This work proposes GradPruner, a novel structured pruning method that addresses the inefficiencies in training and inference commonly encountered during fine-tuning of large language models. Unlike existing approaches that incur additional overhead, GradPruner leverages accumulated parameter gradients in the early stages of fine-tuning to construct an Initial Gradient Information Accumulation Matrix (IGIA-Matrix), which is used to identify and prune redundant layers. Pruned layers are then merged with retained ones based on sign consistency, eliminating the need for extra training or search procedures. Evaluated on two prominent large language models across eight downstream tasks, GradPruner achieves a 40% reduction in model parameters with only a 0.99% average accuracy drop, substantially improving both training and inference efficiency.

Fine-tuning Large Language Models (LLMs) with downstream data is often considered time-consuming and expensive.
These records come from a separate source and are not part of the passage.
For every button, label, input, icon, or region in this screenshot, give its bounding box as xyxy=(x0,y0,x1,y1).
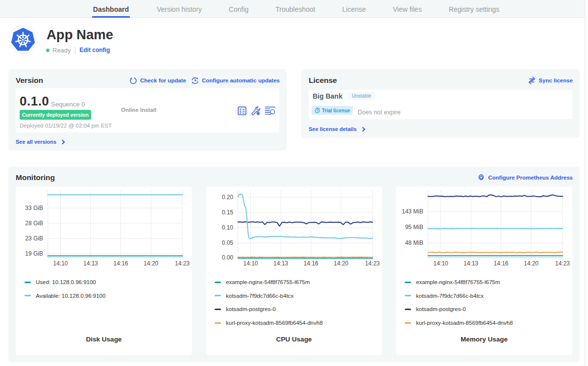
svg-text:14:23: 14:23 xyxy=(555,260,570,267)
svg-text:14:20: 14:20 xyxy=(144,260,158,267)
svg-text:95 MiB: 95 MiB xyxy=(405,224,423,231)
svg-text:0.05: 0.05 xyxy=(222,239,234,246)
svg-text:19 GiB: 19 GiB xyxy=(25,250,43,257)
svg-text:28 GiB: 28 GiB xyxy=(25,220,43,227)
svg-text:14:20: 14:20 xyxy=(334,260,348,267)
svg-text:14:10: 14:10 xyxy=(243,260,258,267)
svg-text:0.20: 0.20 xyxy=(222,194,234,201)
svg-text:14:16: 14:16 xyxy=(493,260,508,267)
svg-text:14:10: 14:10 xyxy=(53,260,68,267)
svg-text:14:16: 14:16 xyxy=(303,260,318,267)
svg-text:143 MiB: 143 MiB xyxy=(402,208,423,215)
svg-text:33 GiB: 33 GiB xyxy=(25,205,43,211)
svg-text:14:10: 14:10 xyxy=(433,260,448,267)
svg-text:14:13: 14:13 xyxy=(83,260,98,267)
svg-text:14:20: 14:20 xyxy=(524,260,539,267)
svg-text:0.00: 0.00 xyxy=(222,254,234,261)
svg-text:48 MiB: 48 MiB xyxy=(405,239,423,246)
svg-text:14:23: 14:23 xyxy=(175,260,190,267)
svg-text:14:13: 14:13 xyxy=(273,260,288,267)
svg-text:0.10: 0.10 xyxy=(222,224,234,231)
svg-text:14:23: 14:23 xyxy=(365,260,380,267)
svg-text:14:16: 14:16 xyxy=(113,260,128,267)
svg-text:14:13: 14:13 xyxy=(464,260,478,267)
svg-text:23 GiB: 23 GiB xyxy=(25,235,43,242)
svg-text:0.15: 0.15 xyxy=(222,209,234,216)
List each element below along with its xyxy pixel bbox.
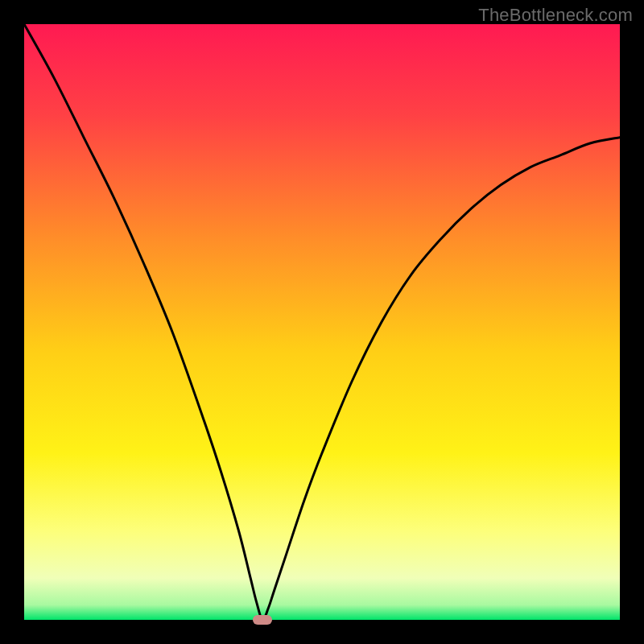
plot-area — [24, 24, 620, 620]
chart-frame: TheBottleneck.com — [0, 0, 644, 644]
gradient-background — [24, 24, 620, 620]
plot-svg — [24, 24, 620, 620]
optimum-marker — [253, 615, 272, 625]
watermark-text: TheBottleneck.com — [478, 5, 633, 26]
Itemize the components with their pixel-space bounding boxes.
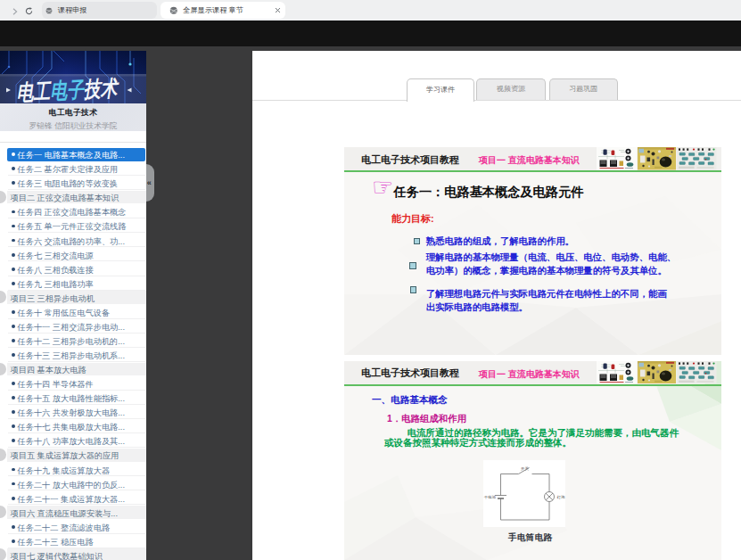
chapter-task-item[interactable]: 任务二 基尔霍夫定律及应用 bbox=[0, 161, 146, 176]
course-banner-image: 电工电子技术 bbox=[0, 51, 146, 103]
sidebar-collapse-handle[interactable]: « bbox=[146, 164, 155, 202]
task-bullet-icon bbox=[12, 239, 15, 243]
slide2-paragraph: 电流所通过的路径称为电路。它是为了满足功能需要，由电气器件 或设备按照某种特定方… bbox=[384, 428, 692, 448]
banner-script-part: 技术 bbox=[83, 76, 119, 103]
task-bullet-icon bbox=[12, 253, 15, 257]
slide1-bullet-text: 了解理想电路元件与实际电路元件在电特性上的不同，能画 出实际电路的电路模型。 bbox=[426, 288, 694, 313]
course-teacher: 罗锦锋 信阳职业技术学院 bbox=[0, 121, 146, 132]
project-progress-circle bbox=[0, 291, 6, 303]
task-bullet-icon bbox=[12, 525, 15, 529]
chapter-task-item[interactable]: 任务一 电路基本概念及电路... bbox=[0, 147, 146, 161]
chapter-task-item[interactable]: 任务三 电阻电路的等效变换 bbox=[0, 176, 146, 190]
slide-header-unit: 项目一 直流电路基本知识 bbox=[479, 368, 580, 381]
course-info-card: 电工电子技术 罗锦锋 信阳职业技术学院 bbox=[0, 103, 146, 131]
browser-tab-course-apply[interactable]: 课程申报 bbox=[42, 2, 157, 19]
photo-experiment-panel bbox=[677, 147, 717, 170]
chapter-task-item[interactable]: 任务二十三 稳压电路 bbox=[0, 534, 146, 548]
slide1-title: 任务一：电路基本概念及电路元件 bbox=[394, 184, 584, 201]
slide-header-unit: 项目一 直流电路基本知识 bbox=[479, 154, 580, 167]
chapter-task-item[interactable]: 任务二十 放大电路中的负反... bbox=[0, 476, 146, 490]
project-progress-circle bbox=[0, 506, 6, 518]
bullet-square-icon bbox=[410, 286, 417, 293]
course-title: 电工电子技术 bbox=[0, 108, 146, 119]
slide1-bullet-text: 熟悉电路的组成，了解电路的作用。 bbox=[426, 235, 694, 248]
task-bullet-icon bbox=[12, 396, 15, 399]
chapter-project-item[interactable]: 项目四 基本放大电路 bbox=[0, 362, 146, 376]
close-tab-icon[interactable] bbox=[275, 7, 281, 13]
reload-icon[interactable] bbox=[25, 7, 33, 15]
chapter-label: 任务一 电路基本概念及电路... bbox=[18, 150, 125, 161]
tab-video-resources[interactable]: 视频资源 bbox=[476, 78, 546, 100]
photo-experiment-panel bbox=[677, 361, 717, 384]
browser-tab-label: 全屏显示课程 章节 bbox=[183, 5, 243, 15]
chapter-task-item[interactable]: 任务九 三相电路功率 bbox=[0, 276, 146, 291]
tab-study-courseware[interactable]: 学习课件 bbox=[407, 78, 474, 101]
tabs-baseline bbox=[252, 100, 741, 101]
slide-header-title: 电工电子技术项目教程 bbox=[361, 153, 459, 167]
slide-green-rule bbox=[344, 170, 721, 172]
project-progress-circle bbox=[0, 548, 6, 560]
chapter-task-item[interactable]: 任务五 单一元件正弦交流线路 bbox=[0, 218, 146, 233]
task-bullet-icon bbox=[12, 152, 15, 156]
chapter-task-item[interactable]: 任务十三 三相异步电动机系... bbox=[0, 348, 146, 362]
banner-script-part: 电子 bbox=[50, 77, 86, 103]
chapter-task-item[interactable]: 任务四 正弦交流电路基本概念 bbox=[0, 204, 146, 218]
tab-label: 视频资源 bbox=[497, 84, 525, 94]
browser-tab-fullscreen-chapters[interactable]: 全屏显示课程 章节 bbox=[161, 2, 286, 19]
chapter-project-item[interactable]: 项目七 逻辑代数基础知识 bbox=[0, 548, 146, 560]
task-bullet-icon bbox=[12, 410, 15, 414]
slide-texture bbox=[344, 147, 721, 355]
chapter-label: 项目七 逻辑代数基础知识 bbox=[11, 551, 103, 560]
chapter-task-item[interactable]: 任务十二 三相异步电动机的... bbox=[0, 334, 146, 348]
bullet-square-icon bbox=[414, 238, 421, 245]
forward-icon[interactable] bbox=[12, 8, 18, 15]
browser-topbar: 课程申报 全屏显示课程 章节 bbox=[0, 0, 741, 21]
diagram-caption: 手电筒电路 bbox=[483, 532, 577, 544]
task-bullet-icon bbox=[12, 353, 15, 357]
chapter-project-item[interactable]: 项目六 直流稳压电源安装与... bbox=[0, 506, 146, 520]
diagram-battery-label: 干电池 bbox=[484, 495, 497, 499]
chapter-task-item[interactable]: 任务十四 半导体器件 bbox=[0, 376, 146, 391]
task-bullet-icon bbox=[12, 225, 15, 228]
task-bullet-icon bbox=[12, 310, 15, 314]
chapter-task-item[interactable]: 任务十八 功率放大电路及其... bbox=[0, 433, 146, 448]
svg-text:电工电子技术: 电工电子技术 bbox=[16, 76, 119, 103]
chapter-task-item[interactable]: 任务七 三相交流电源 bbox=[0, 247, 146, 261]
project-progress-circle bbox=[0, 191, 6, 203]
globe-icon bbox=[45, 7, 53, 14]
slide2-heading1: 一、电路基本概念 bbox=[372, 394, 448, 407]
course-sidebar: 电工电子技术 电工电子技术 罗锦锋 信阳职业技术学院 任务一 电路基本概念及电路… bbox=[0, 51, 146, 560]
task-bullet-icon bbox=[12, 339, 15, 342]
task-bullet-icon bbox=[12, 424, 15, 428]
slide-1: 电工电子技术项目教程 项目一 直流电路基本知识 ☞ 任务一：电路基本概念及电路元… bbox=[344, 147, 721, 355]
chapter-task-item[interactable]: 任务八 三相负载连接 bbox=[0, 261, 146, 276]
task-bullet-icon bbox=[12, 181, 15, 185]
tab-label: 习题巩固 bbox=[569, 84, 597, 94]
chapter-label: 项目六 直流稳压电源安装与... bbox=[11, 508, 118, 520]
chapter-task-item[interactable]: 任务十六 共发射极放大电路... bbox=[0, 405, 146, 419]
globe-icon bbox=[169, 6, 178, 15]
chapter-project-item[interactable]: 项目三 三相异步电动机 bbox=[0, 291, 146, 305]
chapter-task-item[interactable]: 任务十九 集成运算放大器 bbox=[0, 462, 146, 476]
collapse-chevrons-icon: « bbox=[147, 178, 152, 187]
chapter-task-item[interactable]: 任务二十二 整流滤波电路 bbox=[0, 520, 146, 534]
task-bullet-icon bbox=[12, 497, 15, 500]
task-bullet-icon bbox=[12, 439, 15, 442]
chapter-project-item[interactable]: 项目五 集成运算放大器的应用 bbox=[0, 448, 146, 462]
chapter-task-item[interactable]: 任务十五 放大电路性能指标... bbox=[0, 391, 146, 405]
chapter-task-item[interactable]: 任务十 常用低压电气设备 bbox=[0, 305, 146, 319]
photo-circuit-board bbox=[638, 147, 676, 170]
diagram-switch-label: 开关 bbox=[521, 466, 529, 471]
project-progress-circle bbox=[0, 363, 6, 375]
chapter-label: 项目五 集成运算放大器的应用 bbox=[11, 450, 119, 462]
project-progress-circle bbox=[0, 449, 6, 461]
chapter-label: 项目三 三相异步电动机 bbox=[11, 293, 95, 305]
chapter-task-item[interactable]: 任务十七 共集电极放大电路... bbox=[0, 419, 146, 433]
chapter-task-item[interactable]: 任务十一 三相交流异步电动... bbox=[0, 319, 146, 334]
chapter-task-item[interactable]: 任务六 交流电路的功率、功... bbox=[0, 233, 146, 247]
chapter-project-item[interactable]: 项目二 正弦交流电路基本知识 bbox=[0, 190, 146, 204]
chapter-task-item[interactable]: 任务二十一 集成运算放大器... bbox=[0, 490, 146, 505]
tab-exercises[interactable]: 习题巩固 bbox=[549, 78, 619, 100]
pointer-hand-icon: ☞ bbox=[372, 173, 393, 202]
photo-circuit-board bbox=[638, 361, 676, 384]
Structured pruning methods are primarily employed to improve the inference efficiency of pre-trained models. Meanwhile, they often require additional time and memory for training, knowledge distillation, structure search, and other strategies, making efficient model fine-tuning challenging to achieve. To simultaneously enhance the training and inference efficiency of downstream task fine-tuning, we introduce GradPruner, which can prune layers of LLMs guided by gradients in the early stages of fine-tuning. GradPruner uses the cumulative gradients of each parameter during the initial phase of fine-tuning to compute the Initial Gradient Information Accumulation Matrix (IGIA-Matrix) to assess the importance of layers and perform pruning. We sparsify the pruned layers based on the IGIA-Matrix and merge them with the remaining layers. Only elements with the same sign are merged to reduce interference from sign variations. We conducted extensive experiments on two LLMs across eight downstream datasets. Including medical, financial, and general benchmark tasks. The results demonstrate that GradPruner has achieved a parameter reduction of 40% with only a 0.99% decrease in accuracy. Our code is publicly available.